▶ **EXERCISE**:
From the entries, copy every line that carries the string "header".

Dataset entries
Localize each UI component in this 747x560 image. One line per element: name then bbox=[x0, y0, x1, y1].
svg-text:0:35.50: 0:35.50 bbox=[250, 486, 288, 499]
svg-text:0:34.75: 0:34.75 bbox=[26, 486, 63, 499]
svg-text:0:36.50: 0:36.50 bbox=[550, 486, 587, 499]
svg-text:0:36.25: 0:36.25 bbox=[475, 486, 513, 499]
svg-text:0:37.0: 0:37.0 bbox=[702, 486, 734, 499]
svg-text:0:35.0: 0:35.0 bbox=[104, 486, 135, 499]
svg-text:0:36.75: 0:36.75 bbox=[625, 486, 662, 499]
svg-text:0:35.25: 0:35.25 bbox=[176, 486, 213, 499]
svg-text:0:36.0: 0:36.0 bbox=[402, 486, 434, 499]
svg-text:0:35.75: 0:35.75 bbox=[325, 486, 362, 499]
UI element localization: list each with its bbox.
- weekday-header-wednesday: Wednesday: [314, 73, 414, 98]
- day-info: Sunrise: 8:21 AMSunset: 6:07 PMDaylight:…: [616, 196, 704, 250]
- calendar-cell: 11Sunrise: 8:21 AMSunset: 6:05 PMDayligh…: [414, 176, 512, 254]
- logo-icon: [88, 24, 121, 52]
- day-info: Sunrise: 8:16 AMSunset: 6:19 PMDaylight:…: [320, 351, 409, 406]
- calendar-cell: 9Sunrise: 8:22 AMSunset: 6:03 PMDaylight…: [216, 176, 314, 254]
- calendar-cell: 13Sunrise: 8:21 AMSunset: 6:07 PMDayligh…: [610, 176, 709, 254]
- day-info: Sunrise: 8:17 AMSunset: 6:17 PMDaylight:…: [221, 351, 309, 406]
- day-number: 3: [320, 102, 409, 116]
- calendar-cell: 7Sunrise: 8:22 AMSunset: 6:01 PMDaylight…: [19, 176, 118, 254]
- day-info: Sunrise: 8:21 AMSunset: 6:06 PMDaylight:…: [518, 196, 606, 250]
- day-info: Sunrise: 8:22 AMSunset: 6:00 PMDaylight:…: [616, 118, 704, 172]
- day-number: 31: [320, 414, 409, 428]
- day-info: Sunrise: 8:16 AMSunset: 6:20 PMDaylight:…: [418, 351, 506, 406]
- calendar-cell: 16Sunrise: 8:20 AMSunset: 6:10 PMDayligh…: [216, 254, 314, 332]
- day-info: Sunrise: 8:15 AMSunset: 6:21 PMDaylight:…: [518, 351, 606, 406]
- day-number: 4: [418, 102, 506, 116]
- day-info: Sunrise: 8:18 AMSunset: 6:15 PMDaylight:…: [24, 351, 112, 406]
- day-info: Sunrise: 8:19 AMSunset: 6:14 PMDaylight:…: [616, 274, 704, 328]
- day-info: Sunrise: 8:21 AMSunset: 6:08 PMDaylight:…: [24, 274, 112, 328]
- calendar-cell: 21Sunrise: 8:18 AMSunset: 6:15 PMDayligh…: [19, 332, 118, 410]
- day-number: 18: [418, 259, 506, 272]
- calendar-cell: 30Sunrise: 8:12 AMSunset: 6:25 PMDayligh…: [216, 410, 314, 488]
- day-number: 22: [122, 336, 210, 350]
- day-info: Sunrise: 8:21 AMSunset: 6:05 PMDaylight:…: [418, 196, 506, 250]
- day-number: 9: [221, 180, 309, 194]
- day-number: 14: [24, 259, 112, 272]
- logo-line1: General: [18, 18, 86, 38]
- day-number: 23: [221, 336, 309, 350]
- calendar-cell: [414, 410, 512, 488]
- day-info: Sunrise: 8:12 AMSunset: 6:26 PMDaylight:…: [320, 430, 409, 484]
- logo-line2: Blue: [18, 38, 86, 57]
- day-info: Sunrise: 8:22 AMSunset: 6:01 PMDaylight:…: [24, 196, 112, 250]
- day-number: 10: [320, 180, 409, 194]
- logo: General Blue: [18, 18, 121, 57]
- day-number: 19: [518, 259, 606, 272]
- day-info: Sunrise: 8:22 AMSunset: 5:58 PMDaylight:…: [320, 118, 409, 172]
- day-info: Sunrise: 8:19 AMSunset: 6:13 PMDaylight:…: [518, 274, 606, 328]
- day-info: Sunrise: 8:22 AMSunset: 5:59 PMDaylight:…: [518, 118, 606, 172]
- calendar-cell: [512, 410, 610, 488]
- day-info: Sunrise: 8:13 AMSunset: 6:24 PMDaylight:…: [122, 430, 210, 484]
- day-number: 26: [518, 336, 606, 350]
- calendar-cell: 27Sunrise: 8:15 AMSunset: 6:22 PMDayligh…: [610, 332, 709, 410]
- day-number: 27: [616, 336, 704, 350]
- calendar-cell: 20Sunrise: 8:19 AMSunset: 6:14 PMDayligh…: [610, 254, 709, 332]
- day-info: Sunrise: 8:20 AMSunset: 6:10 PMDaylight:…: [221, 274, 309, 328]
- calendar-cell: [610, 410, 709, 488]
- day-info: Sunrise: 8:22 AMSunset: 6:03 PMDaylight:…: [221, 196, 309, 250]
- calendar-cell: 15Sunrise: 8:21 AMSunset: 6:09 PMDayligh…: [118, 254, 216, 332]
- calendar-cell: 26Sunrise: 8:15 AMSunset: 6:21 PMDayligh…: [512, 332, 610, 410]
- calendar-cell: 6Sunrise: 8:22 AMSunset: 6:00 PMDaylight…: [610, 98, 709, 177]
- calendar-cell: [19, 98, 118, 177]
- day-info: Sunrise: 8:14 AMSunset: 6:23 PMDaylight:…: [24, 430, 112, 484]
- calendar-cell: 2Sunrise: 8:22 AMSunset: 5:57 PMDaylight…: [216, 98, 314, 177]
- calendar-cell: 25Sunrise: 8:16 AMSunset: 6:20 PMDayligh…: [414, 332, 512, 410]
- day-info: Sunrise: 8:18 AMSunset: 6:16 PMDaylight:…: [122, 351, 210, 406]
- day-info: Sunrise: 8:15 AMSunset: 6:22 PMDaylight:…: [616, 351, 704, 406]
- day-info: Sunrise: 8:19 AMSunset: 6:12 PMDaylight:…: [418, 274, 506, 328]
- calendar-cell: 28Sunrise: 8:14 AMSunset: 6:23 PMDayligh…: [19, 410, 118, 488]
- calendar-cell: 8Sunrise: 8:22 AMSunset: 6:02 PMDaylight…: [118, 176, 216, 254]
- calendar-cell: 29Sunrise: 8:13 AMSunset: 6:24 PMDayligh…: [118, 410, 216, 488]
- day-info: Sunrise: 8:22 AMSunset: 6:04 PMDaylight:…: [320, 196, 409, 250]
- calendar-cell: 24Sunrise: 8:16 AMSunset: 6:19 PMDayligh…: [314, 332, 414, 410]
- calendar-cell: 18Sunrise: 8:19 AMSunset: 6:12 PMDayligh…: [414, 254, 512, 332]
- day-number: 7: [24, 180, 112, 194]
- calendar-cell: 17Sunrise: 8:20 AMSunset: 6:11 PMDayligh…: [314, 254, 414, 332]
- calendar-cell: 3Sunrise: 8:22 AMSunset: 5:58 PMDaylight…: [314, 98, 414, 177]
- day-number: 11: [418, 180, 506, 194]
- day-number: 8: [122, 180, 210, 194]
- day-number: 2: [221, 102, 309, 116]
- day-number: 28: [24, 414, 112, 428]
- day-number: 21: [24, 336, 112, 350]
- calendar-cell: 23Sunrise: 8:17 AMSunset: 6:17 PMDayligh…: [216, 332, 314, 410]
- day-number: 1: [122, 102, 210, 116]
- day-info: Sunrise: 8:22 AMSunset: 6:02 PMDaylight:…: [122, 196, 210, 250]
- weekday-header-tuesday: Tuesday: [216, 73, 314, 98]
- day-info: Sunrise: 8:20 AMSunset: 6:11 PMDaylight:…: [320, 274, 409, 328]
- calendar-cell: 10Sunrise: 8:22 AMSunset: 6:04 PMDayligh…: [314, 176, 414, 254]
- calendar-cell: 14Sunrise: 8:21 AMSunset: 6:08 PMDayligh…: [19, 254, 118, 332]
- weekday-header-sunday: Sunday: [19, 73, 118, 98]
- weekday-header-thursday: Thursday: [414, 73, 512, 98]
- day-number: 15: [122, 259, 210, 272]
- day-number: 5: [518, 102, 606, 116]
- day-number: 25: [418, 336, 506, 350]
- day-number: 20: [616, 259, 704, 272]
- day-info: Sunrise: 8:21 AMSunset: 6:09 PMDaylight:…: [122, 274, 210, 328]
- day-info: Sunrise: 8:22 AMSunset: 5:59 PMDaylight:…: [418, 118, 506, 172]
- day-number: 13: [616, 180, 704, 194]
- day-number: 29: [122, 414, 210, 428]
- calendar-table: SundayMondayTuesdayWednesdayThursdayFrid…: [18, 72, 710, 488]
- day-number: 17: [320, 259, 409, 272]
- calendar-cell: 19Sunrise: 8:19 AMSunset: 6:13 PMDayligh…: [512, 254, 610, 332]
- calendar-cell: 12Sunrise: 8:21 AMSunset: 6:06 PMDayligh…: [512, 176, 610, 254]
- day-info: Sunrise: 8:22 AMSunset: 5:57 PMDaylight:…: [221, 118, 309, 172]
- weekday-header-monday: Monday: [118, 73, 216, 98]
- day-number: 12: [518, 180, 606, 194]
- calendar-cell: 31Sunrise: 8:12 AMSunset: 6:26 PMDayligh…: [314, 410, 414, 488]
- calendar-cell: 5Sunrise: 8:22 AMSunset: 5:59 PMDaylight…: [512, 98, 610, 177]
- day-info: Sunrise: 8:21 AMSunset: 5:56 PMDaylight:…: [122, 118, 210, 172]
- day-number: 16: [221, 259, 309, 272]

▶ **ANSWER SPACE**:
- weekday-header-wednesday: Wednesday: [314, 73, 414, 98]
- weekday-header-tuesday: Tuesday: [216, 73, 314, 98]
- weekday-header-sunday: Sunday: [19, 73, 118, 98]
- weekday-header-thursday: Thursday: [414, 73, 512, 98]
- weekday-header-monday: Monday: [118, 73, 216, 98]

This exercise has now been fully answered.